Work task
Look through the data below. Pick out the lines holding the string "slide".

Listed entries
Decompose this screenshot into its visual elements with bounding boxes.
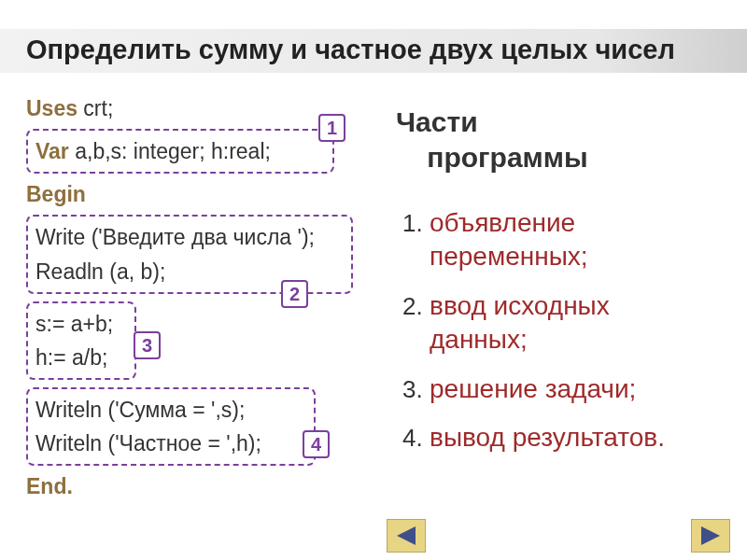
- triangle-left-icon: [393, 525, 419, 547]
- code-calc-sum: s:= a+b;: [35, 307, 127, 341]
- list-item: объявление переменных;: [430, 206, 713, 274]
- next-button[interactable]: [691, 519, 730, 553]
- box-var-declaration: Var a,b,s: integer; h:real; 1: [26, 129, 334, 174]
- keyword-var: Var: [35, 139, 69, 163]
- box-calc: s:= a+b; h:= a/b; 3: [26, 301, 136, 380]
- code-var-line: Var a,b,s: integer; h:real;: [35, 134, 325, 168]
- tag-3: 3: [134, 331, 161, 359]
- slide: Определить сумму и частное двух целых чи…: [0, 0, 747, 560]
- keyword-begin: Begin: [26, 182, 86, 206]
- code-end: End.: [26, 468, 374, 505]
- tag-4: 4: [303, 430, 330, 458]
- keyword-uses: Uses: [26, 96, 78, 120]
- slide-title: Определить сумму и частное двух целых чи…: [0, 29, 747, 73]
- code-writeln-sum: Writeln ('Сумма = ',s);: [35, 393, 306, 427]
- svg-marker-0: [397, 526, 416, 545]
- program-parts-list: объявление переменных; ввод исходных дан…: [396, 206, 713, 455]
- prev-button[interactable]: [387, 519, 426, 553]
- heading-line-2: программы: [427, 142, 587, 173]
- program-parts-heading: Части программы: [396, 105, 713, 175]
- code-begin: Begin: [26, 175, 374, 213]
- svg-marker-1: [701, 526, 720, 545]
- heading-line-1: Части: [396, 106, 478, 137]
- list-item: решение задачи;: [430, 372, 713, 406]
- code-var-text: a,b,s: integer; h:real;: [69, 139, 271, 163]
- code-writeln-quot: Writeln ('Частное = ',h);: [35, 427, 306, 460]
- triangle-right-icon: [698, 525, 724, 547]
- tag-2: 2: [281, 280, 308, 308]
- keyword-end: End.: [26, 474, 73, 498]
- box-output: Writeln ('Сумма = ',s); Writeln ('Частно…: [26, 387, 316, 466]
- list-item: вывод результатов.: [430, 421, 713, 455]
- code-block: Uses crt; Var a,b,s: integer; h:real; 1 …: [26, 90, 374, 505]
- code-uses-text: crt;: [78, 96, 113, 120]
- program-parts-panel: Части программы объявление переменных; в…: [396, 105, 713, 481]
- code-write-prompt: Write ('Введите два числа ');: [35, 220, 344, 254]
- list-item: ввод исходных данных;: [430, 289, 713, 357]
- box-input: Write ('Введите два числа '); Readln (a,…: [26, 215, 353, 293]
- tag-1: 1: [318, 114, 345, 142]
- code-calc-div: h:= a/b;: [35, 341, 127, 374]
==
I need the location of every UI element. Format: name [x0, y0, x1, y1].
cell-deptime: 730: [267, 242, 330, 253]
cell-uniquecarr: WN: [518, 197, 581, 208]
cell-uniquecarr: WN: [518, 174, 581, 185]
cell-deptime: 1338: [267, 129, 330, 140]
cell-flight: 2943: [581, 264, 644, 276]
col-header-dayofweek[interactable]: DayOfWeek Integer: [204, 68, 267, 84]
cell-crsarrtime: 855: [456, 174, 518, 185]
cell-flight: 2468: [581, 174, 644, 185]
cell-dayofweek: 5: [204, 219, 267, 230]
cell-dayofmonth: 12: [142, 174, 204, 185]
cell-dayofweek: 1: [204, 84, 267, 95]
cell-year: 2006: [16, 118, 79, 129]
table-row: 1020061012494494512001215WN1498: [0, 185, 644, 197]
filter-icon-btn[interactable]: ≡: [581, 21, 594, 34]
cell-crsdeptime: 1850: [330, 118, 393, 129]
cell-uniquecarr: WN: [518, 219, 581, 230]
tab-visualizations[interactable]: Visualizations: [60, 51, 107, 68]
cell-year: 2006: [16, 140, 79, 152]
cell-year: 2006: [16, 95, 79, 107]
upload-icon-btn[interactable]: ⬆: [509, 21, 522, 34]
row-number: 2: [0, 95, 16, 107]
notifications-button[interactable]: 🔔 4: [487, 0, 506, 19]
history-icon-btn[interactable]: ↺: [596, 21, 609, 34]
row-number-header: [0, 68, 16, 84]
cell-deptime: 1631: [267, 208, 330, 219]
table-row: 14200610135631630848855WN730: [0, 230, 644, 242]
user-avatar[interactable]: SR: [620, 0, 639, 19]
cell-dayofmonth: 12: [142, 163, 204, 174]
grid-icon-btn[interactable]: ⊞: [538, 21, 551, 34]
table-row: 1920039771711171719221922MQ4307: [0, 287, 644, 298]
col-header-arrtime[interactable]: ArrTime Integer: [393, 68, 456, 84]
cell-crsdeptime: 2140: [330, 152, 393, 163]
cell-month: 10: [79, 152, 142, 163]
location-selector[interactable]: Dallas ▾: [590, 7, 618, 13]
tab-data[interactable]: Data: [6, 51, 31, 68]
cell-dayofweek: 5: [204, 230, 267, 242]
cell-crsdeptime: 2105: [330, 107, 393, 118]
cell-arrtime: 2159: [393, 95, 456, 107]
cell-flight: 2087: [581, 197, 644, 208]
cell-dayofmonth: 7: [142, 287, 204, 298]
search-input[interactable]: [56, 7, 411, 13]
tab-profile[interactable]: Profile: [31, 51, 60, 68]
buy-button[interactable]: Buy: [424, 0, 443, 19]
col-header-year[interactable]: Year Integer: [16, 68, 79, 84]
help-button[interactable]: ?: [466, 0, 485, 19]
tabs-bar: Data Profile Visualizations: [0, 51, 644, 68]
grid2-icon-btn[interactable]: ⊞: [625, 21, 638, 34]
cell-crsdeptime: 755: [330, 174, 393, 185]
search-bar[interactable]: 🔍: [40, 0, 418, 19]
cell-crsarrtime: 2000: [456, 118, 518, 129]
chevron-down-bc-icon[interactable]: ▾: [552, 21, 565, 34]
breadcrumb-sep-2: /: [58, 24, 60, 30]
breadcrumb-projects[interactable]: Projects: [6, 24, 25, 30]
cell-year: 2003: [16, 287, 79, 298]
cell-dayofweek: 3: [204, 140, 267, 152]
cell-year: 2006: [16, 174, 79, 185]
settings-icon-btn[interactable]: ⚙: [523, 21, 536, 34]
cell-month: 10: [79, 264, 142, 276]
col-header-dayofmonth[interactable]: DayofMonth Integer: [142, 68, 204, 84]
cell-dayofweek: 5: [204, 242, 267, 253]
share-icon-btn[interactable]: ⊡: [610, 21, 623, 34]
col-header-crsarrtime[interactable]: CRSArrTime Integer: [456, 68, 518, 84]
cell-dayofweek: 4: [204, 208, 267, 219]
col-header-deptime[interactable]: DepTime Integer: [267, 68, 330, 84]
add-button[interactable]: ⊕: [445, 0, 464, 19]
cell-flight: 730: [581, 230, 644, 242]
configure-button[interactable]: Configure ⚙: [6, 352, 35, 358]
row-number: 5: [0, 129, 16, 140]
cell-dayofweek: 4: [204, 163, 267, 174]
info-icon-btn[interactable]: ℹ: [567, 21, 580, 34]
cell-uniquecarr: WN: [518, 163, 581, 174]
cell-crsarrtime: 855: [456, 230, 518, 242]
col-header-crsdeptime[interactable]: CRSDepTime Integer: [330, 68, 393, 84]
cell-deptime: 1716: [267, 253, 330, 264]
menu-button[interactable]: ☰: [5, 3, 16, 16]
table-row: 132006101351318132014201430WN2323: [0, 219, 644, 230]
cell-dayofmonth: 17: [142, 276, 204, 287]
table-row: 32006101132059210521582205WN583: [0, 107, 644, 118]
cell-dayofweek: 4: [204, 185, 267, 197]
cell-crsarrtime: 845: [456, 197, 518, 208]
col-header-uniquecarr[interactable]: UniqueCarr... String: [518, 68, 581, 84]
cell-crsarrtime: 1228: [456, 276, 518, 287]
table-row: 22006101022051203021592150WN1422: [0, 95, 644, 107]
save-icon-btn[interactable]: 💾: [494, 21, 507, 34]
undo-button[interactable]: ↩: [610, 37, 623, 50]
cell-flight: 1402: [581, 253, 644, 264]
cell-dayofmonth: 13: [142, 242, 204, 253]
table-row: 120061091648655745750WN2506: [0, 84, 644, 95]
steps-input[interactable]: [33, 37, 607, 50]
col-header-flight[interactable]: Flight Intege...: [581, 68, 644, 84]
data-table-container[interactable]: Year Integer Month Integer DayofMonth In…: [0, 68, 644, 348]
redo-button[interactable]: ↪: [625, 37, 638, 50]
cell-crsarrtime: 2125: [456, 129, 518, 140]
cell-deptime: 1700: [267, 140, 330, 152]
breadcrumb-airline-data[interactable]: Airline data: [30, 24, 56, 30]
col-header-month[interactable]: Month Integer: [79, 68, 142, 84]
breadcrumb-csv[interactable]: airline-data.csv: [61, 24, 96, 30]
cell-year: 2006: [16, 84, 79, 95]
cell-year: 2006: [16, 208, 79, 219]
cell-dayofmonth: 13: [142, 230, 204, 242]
* * *
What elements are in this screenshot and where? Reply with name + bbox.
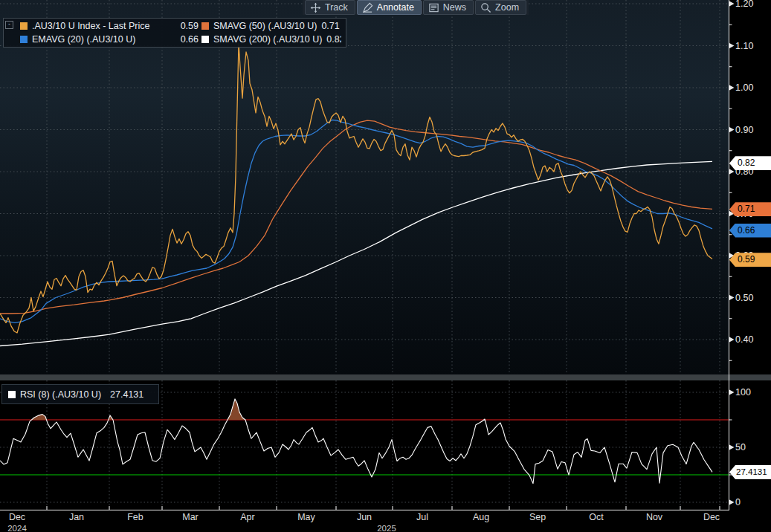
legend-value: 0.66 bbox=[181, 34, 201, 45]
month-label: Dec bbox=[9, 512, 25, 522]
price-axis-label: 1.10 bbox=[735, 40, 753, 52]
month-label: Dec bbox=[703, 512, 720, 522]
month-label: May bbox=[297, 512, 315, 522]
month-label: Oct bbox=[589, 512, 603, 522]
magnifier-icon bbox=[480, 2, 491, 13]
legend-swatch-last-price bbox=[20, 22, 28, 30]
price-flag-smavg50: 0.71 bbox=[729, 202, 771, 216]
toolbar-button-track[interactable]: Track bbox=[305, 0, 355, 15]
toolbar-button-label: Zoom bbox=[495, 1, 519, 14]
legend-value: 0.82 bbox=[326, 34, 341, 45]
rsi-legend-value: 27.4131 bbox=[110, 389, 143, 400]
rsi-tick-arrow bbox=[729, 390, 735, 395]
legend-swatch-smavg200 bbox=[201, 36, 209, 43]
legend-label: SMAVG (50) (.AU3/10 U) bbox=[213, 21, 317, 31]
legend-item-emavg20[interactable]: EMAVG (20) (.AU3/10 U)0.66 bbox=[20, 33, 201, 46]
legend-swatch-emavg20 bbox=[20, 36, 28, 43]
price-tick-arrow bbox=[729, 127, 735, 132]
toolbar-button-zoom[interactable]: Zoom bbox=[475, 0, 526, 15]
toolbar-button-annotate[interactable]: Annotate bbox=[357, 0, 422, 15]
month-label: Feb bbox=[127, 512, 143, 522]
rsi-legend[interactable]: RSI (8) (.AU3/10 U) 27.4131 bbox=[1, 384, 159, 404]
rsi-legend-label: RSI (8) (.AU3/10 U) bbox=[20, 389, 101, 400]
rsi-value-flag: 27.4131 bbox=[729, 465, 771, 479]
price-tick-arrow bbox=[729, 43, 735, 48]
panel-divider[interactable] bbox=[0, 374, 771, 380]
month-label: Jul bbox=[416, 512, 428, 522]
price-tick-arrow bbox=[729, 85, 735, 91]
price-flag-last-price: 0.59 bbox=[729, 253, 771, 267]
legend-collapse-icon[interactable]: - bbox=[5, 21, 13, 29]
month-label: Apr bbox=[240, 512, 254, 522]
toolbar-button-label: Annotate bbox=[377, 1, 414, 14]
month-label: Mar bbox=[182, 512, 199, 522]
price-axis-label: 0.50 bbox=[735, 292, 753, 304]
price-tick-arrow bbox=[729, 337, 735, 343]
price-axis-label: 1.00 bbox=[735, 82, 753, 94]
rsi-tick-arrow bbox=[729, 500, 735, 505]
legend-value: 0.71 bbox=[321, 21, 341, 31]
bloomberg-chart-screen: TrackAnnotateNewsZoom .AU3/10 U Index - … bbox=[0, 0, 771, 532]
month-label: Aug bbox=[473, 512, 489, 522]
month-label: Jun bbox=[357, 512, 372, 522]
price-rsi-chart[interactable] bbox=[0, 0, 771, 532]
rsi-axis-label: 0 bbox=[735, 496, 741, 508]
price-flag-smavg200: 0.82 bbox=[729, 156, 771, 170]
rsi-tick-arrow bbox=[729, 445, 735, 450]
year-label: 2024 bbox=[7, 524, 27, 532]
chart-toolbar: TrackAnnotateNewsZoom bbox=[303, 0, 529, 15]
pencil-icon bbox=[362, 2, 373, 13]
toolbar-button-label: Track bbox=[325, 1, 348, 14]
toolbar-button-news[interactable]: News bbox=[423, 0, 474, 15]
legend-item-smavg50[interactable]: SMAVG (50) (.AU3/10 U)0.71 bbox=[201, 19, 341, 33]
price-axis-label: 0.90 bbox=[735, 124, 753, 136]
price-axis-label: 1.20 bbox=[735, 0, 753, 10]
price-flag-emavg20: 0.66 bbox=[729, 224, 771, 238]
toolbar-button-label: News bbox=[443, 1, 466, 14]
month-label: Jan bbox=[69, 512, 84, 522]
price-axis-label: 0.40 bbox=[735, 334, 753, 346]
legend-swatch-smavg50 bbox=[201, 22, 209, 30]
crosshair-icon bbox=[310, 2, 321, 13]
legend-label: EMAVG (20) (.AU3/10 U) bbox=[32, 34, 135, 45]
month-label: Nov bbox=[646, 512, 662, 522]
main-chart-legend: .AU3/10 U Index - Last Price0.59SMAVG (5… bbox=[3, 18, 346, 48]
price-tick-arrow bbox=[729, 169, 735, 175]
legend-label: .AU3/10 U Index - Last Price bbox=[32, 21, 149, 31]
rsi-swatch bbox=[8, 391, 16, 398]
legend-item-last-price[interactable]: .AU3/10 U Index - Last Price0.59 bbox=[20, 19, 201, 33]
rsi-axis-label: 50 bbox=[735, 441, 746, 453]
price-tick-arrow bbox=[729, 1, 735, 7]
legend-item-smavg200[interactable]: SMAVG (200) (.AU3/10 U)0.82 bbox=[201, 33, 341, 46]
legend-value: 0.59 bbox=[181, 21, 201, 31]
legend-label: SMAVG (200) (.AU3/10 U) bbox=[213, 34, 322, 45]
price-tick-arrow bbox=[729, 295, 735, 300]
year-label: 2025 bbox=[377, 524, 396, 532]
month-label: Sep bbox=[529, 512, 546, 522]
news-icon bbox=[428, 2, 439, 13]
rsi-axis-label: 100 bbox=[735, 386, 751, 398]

Solution to the problem
- slide: Определить сумму и частное двух целых чи…: [0, 0, 747, 560]
- slide-title: Определить сумму и частное двух целых чи…: [0, 29, 747, 73]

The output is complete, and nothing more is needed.